Entities, Dimensions and Taxonomies

In the Atex Categorization System, categorization happens in Dimensions, which are hierarchies of Entities. An Entity is something like a person, a location or a subject - something you might want to categorise content with. Entities may have child Entities, to provide more detail (e.g. "San Francisco" could be a child of "California" which would be a child of "USA"). Entities are organised as a tree, i.e. any given entity cannot be a child of more than one entity or dimension.

Dimensions may be enumerable, which means that all possible Entities in the dimension are defined somewhere (normally by content). For dimensions that are not enumerable, it is assumed that there are so many possible entities that trying to exhaustively list them would be futile. Instead entities exist when something has been categorized with the entity.
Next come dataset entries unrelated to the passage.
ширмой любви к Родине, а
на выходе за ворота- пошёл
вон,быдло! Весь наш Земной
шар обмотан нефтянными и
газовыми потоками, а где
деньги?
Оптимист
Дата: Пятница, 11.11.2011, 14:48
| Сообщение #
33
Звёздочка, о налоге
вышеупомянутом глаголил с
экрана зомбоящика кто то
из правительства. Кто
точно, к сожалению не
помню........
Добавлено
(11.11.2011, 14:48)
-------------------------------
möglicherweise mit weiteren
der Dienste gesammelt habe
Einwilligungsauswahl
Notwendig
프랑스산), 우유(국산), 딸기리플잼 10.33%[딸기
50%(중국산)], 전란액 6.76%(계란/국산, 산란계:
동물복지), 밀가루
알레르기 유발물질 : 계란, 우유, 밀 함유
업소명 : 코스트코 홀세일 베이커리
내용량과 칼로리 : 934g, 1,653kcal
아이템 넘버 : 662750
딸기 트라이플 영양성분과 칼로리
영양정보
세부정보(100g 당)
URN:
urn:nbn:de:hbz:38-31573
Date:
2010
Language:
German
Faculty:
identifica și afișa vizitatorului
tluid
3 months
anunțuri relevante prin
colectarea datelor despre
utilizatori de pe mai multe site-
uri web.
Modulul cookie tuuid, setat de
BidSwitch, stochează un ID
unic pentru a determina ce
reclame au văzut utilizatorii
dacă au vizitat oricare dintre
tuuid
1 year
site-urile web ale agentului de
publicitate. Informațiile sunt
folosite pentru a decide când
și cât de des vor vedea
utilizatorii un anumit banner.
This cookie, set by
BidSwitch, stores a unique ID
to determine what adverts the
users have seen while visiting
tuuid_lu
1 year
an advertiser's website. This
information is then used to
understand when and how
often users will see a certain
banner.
Dimensions can be organized in Taxonomies. The same Dimension can be a member of several different taxonomies. Multiple taxonomies can be useful in cases when multiple organizations share the same Atex system, so that common dimensions can be shared but organization-specific dimension can be used to fulfill the different needs of different organizations.

Building taxonomies

Taxonomies, dimensions and entities are all defined by content, which must have a representation in the aceTaxonomy variant.

Taxonomies, dimensions and entities are defined in very similar ways. There are two core requirements on content defining one of these: that it have an alias in the _taxonomy namespace, and that it is available in the aceTaxonomy variant as an aceTaxonomy, aceDimension or aceEntity. The way to do this is to have an aspect that is one of aceTaxonomyDefinition, aceDimensionDefinition or aceEntityDefinition, which are automatically transformed into the appropriate type by a system composer. There is a corresponding content type for each of these: aceTaxonomyDefinitionContent, aceDimensionDefinitionContent and aceEntityDefinitionContent. The content types are optional but provide a default composer mapping using aceTaxonomy.default to create the representations - this composer can be used for custom types, too, as long as they use the definition aspects.

The reason there are multiple types is that the definition types deal with a single object, while the tree representation types include the children of the object as well, and the content type is so we have something to attach the standard composer to.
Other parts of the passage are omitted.